Productivity Commission Draft Report: Jet Fuel

6 February 2019

The Board of Airline Representatives of Australia (BARA) acknowledges that the Commission in its Draft Report ‘is concerned about the supply of jet fuel at airports, which is shrouded in secrecy and is dominated by four major oil companies. This has likely led to higher prices for jet fuel.’ If they do not provide it voluntarily, the Commission should use its information gathering powers to obtain the evidence it needs from the jet fuel infrastructure providers and fuel suppliers.

Problems with jet fuel supply

The Commission has stated that “Prima facie, the characteristics of markets to supply jet fuel have enabled incumbent fuel suppliers to restrict competition, which has led to a small number of fuel suppliers at some airports. This has likely led to higher prices to access infrastructure services and higher fuel prices.” This description fits with the experience of BARA’s member airlines.

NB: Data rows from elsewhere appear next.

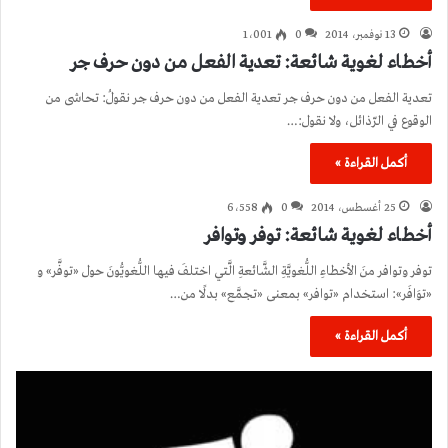
13 نوفمبر، 2014
0
1٬001
أخطاء لغوية شائعة: تعدية الفعل من دون حرف جر
تعدية الفعل من دون حرف جر تعدية الفعل من دون حرف جر نقولُ: تحاشى من
الوقوع في الرّذائل، ولا نقول:…
أكمل القراءة »
25 أغسطس، 2014
0
6٬558
أخطاء لغوية شائعة: توفر وتوافر
توفر وتوافر منَ الأخطاءِ اللُّغويَّةِ الشَّائعةِ الَّتي اختلفَ فيها اللُّغويُّونَ حول «توفَّر» و
«توَافَر»: استخدام «توافر» بمعنى «تجمَّع» بدلًا من…
أكمل القراءة »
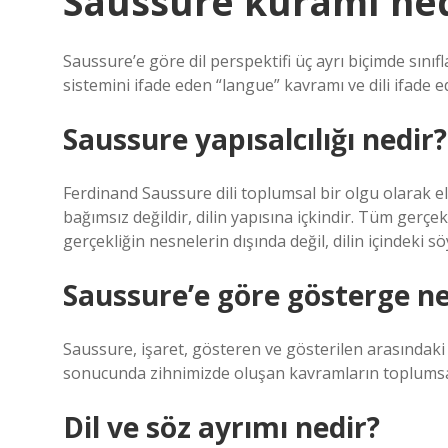
Saussure kuramı ned
Saussure’e göre dil perspektifi üç ayrı biçimde sınıfla
sistemini ifade eden “langue” kavramı ve dili ifade
Saussure yapısalcılığı nedir?
Ferdinand Saussure dili toplumsal bir olgu olarak ele 
bağımsız değildir, dilin yapısına içkindir. Tüm gerç
gerçekliğin nesnelerin dışında değil, dilin içindeki s
Saussure’e göre gösterge ne
Saussure, işaret, gösteren ve gösterilen arasındaki iliş
sonucunda zihnimizde oluşan kavramların toplumsa
Dil ve söz ayrımı nedir?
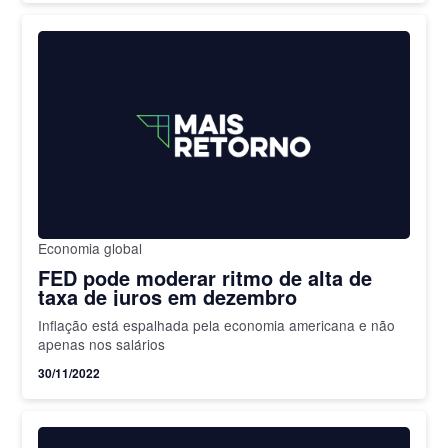
Economia global
FED pode moderar ritmo de alta de
taxa de juros em dezembro
Inflação está espalhada pela economia americana e não
apenas nos salários
30/11/2022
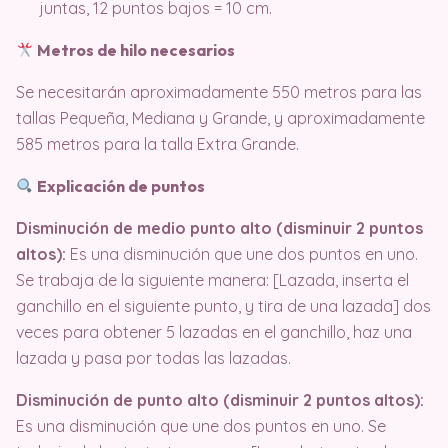
juntas, 12 puntos bajos = 10 cm.
Metros de hilo necesarios
Se necesitarán aproximadamente 550 metros para las
tallas Pequeña, Mediana y Grande, y aproximadamente
585 metros para la talla Extra Grande.
Explicación de puntos
Disminución de medio punto alto (disminuir 2 puntos
altos):
Es una disminución que une dos puntos en uno.
Se trabaja de la siguiente manera: [Lazada, inserta el
ganchillo en el siguiente punto, y tira de una lazada] dos
veces para obtener 5 lazadas en el ganchillo, haz una
lazada y pasa por todas las lazadas.
Disminución de punto alto (disminuir 2 puntos altos):
Es una disminución que une dos puntos en uno. Se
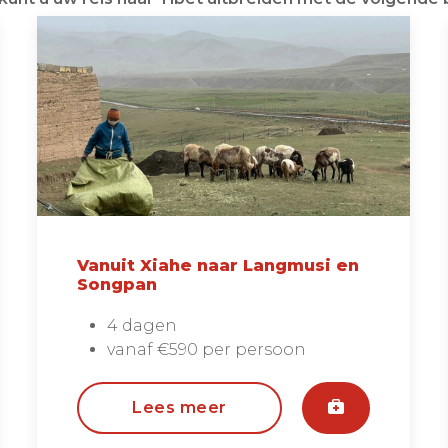
Vanuit Xiahe naar Langmusi en
Songpan
4 dagen
vanaf €590 per persoon
Lees meer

BARA notes the following statements in the Draft Report:

  1. Gains in efficiency from a joint venture are tempered by losses in competition,
  2. High barriers to accessing infrastructure at multiple points in the supply chain have likely reinforced the small number of jet fuel suppliers at some airports,
  3. The natural monopoly characteristics of jet fuel infrastructure, along with the market power from vertical integration and horizontal coordination, may have distorted the incentives for incumbent firms to invest.

“BARA supports the preliminary statements in the Commission’s Draft Report and will assist where possible in gathering further evidence as requested by the Commission. BARA also looks forward to reading Sydney Airport’s justification for the structure and size of its fuel throughput levy, which we consider to be a fee for no service,” Barry Abrams, Executive Director of BARA said. [END]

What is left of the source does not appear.